## Dataset entries:
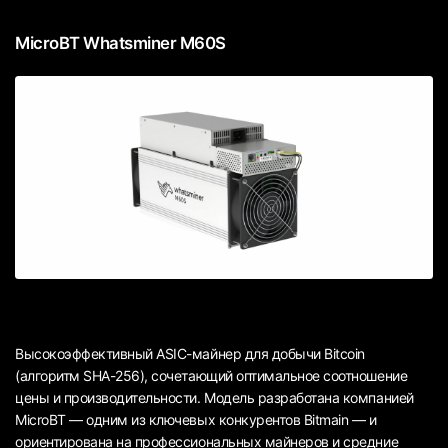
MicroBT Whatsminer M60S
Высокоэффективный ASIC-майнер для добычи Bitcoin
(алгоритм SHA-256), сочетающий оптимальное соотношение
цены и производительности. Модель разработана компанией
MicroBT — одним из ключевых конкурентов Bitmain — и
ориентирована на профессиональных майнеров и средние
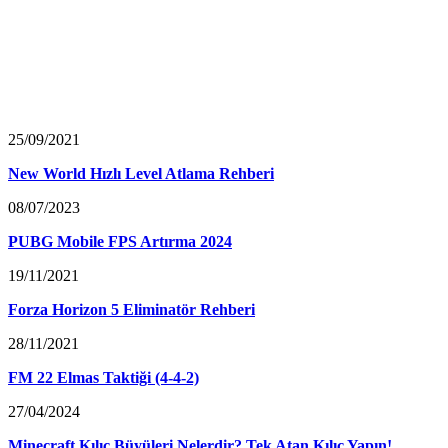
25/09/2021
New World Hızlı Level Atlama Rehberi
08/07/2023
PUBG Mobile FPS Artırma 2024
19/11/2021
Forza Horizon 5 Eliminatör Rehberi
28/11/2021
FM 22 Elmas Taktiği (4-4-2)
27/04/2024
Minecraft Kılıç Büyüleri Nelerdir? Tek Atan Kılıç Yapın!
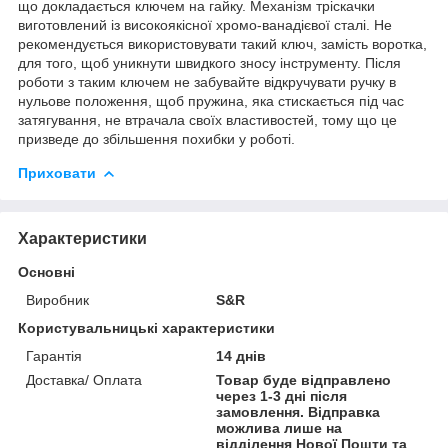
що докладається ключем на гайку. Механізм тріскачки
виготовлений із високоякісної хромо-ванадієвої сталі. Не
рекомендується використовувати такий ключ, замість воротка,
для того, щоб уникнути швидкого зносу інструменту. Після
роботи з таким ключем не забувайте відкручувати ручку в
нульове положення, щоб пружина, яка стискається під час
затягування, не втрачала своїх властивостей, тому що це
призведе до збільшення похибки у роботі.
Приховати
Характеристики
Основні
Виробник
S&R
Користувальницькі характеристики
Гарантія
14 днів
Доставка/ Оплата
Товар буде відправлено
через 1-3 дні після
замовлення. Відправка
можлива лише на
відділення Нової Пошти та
---
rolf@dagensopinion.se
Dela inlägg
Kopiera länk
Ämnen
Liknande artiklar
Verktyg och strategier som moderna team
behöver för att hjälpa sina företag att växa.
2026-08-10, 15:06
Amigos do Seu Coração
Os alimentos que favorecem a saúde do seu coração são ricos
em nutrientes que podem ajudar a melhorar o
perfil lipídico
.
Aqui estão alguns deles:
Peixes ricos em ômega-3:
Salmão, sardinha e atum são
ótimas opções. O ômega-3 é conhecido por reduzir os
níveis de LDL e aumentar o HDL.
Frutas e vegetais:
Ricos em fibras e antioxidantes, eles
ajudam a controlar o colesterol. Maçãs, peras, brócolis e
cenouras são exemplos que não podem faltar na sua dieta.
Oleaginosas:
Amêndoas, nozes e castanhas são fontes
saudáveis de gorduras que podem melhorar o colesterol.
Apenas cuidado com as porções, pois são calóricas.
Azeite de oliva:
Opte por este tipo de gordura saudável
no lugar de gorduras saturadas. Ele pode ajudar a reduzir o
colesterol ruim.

## What this task involves:
What you need to produce is an exact copy of the entries above, limited to the lines from the one with "MicroBT Whatsminer M60S" up to and including the one with "виготовлений із високоякісної", without pictures.

## Expected answer:
MicroBT Whatsminer M60S
Высокоэффективный ASIC-майнер для добычи Bitcoin
(алгоритм SHA-256), сочетающий оптимальное соотношение
цены и производительности. Модель разработана компанией
MicroBT — одним из ключевых конкурентов Bitmain — и
ориентирована на профессиональных майнеров и средние
25/09/2021
New World Hızlı Level Atlama Rehberi
08/07/2023
PUBG Mobile FPS Artırma 2024
19/11/2021
Forza Horizon 5 Eliminatör Rehberi
28/11/2021
FM 22 Elmas Taktiği (4-4-2)
27/04/2024
Minecraft Kılıç Büyüleri Nelerdir? Tek Atan Kılıç Yapın!
що докладається ключем на гайку. Механізм тріскачки
виготовлений із високоякісної хромо-ванадієвої сталі. Не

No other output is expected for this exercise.